**Work order:** Which of the lines in the data mention the string "Edition"? List them all.

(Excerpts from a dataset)
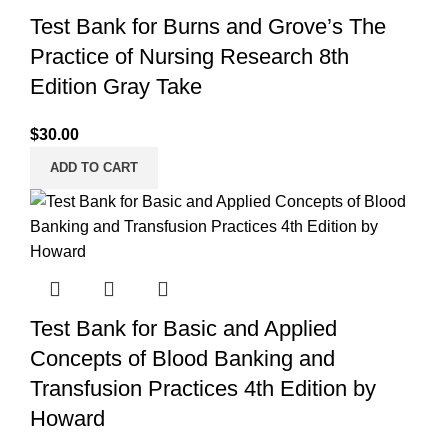
Test Bank for Burns and Grove’s The
Practice of Nursing Research 8th
Edition Gray Take
$
30.00
ADD TO CART
Test Bank for Basic and Applied
Concepts of Blood Banking and
Transfusion Practices 4th Edition by
Howard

**Answer to this problem:**
Edition Gray Take
Transfusion Practices 4th Edition by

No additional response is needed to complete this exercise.